◆ Task directions
Only a number is wanted here: how many lines in the entries below contain the word "Tito".

Page images and extracted text:
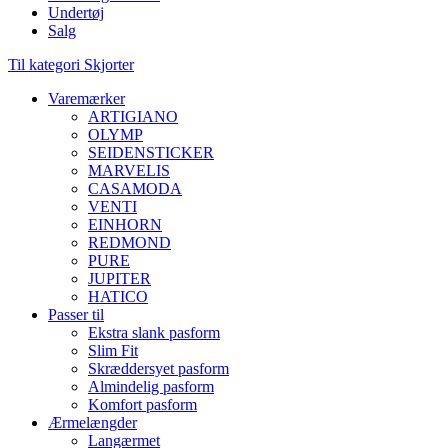
Undertøj
Salg
Til kategori Skjorter
Varemærker
ARTIGIANO
OLYMP
SEIDENSTICKER
MARVELIS
CASAMODA
VENTI
EINHORN
REDMOND
PURE
JUPITER
HATICO
Passer til
Ekstra slank pasform
Slim Fit
Skræddersyet pasform
Almindelig pasform
Komfort pasform
Ærmelængder
Langærmet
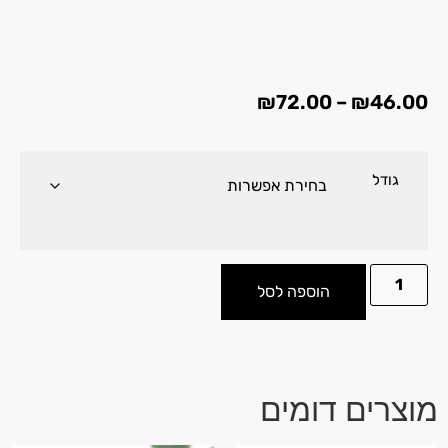
₪
72.00
–
₪
46.00
גודל
הוספה לסל
מוצרים דומים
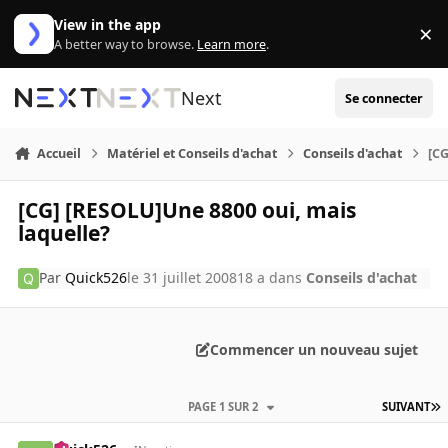
Aller au contenu
View in the app
×
Di
A better way to browse.
Learn more
.
Next
Se connecter
Accueil
Matériel et Conseils d'achat
Conseils d'achat
[CG
[CG] [RESOLU]Une 8800 oui, mais
laquelle?
Par
Quick526
le 31 juillet 2008
18 a
dans
Conseils d'achat
Commencer un nouveau sujet
PAGE 1 SUR 2
SUIVANT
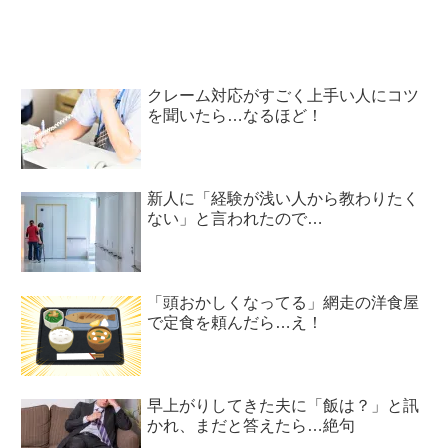
クレーム対応がすごく上手い人にコツ
を聞いたら…なるほど！
新人に「経験が浅い人から教わりたく
ない」と言われたので…
「頭おかしくなってる」網走の洋食屋
で定食を頼んだら…え！
早上がりしてきた夫に「飯は？」と訊
かれ、まだと答えたら…絶句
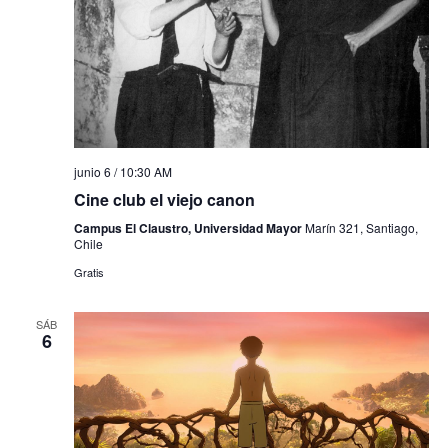
junio 6 / 10:30 AM
Cine club el viejo canon
Campus El Claustro, Universidad Mayor
Marín 321, Santiago,
Chile
Gratis
SÁB
6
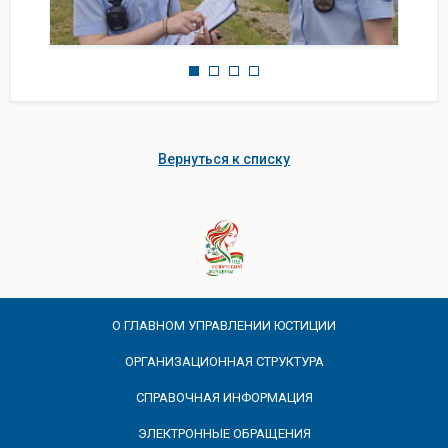
Вернуться к списку
О ГЛАВНОМ УПРАВЛЕНИИ ЮСТИЦИИ
ОРГАНИЗАЦИОННАЯ СТРУКТУРА
СПРАВОЧНАЯ ИНФОРМАЦИЯ
ЭЛЕКТРОННЫЕ ОБРАЩЕНИЯ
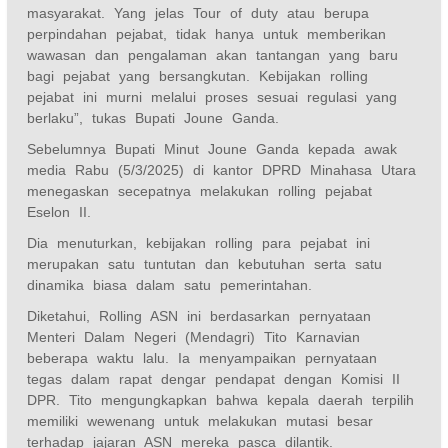
masyarakat. Yang jelas Tour of duty atau berupa
perpindahan pejabat, tidak hanya untuk memberikan
wawasan dan pengalaman akan tantangan yang baru
bagi pejabat yang bersangkutan. Kebijakan rolling
pejabat ini murni melalui proses sesuai regulasi yang
berlaku”, tukas Bupati Joune Ganda.
Sebelumnya Bupati Minut Joune Ganda kepada awak
media Rabu (5/3/2025) di kantor DPRD Minahasa Utara
menegaskan secepatnya melakukan rolling pejabat
Eselon II.
Dia menuturkan, kebijakan rolling para pejabat ini
merupakan satu tuntutan dan kebutuhan serta satu
dinamika biasa dalam satu pemerintahan.
Diketahui, Rolling ASN ini berdasarkan pernyataan
Menteri Dalam Negeri (Mendagri) Tito Karnavian
beberapa waktu lalu. Ia menyampaikan pernyataan
tegas dalam rapat dengar pendapat dengan Komisi II
DPR. Tito mengungkapkan bahwa kepala daerah terpilih
memiliki wewenang untuk melakukan mutasi besar
terhadap jajaran ASN mereka pasca dilantik.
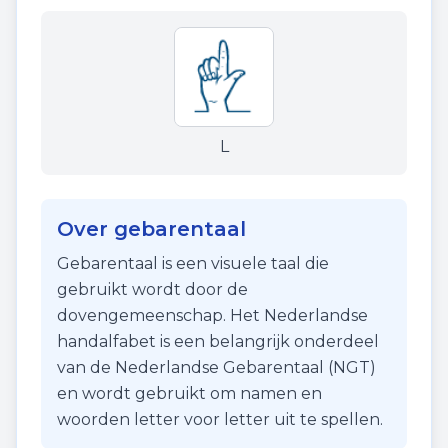
L
Over gebarentaal
Gebarentaal is een visuele taal die
gebruikt wordt door de
dovengemeenschap. Het Nederlandse
handalfabet is een belangrijk onderdeel
van de Nederlandse Gebarentaal (NGT)
en wordt gebruikt om namen en
woorden letter voor letter uit te spellen.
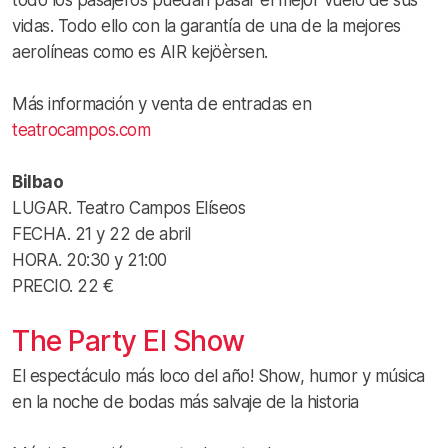
vidas. Todo ello con la garantía de una de la mejores
aerolíneas como es AIR kejöèrsen.
Más información y venta de entradas en
teatrocampos.com
Bilbao
LUGAR. Teatro Campos Elíseos
FECHA. 21 y 22 de abril
HORA. 20:30 y 21:00
PRECIO. 22 €
The Party El Show
El espectáculo más loco del año! Show, humor y música
en la noche de bodas más salvaje de la historia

◆ Solution for this exercise
2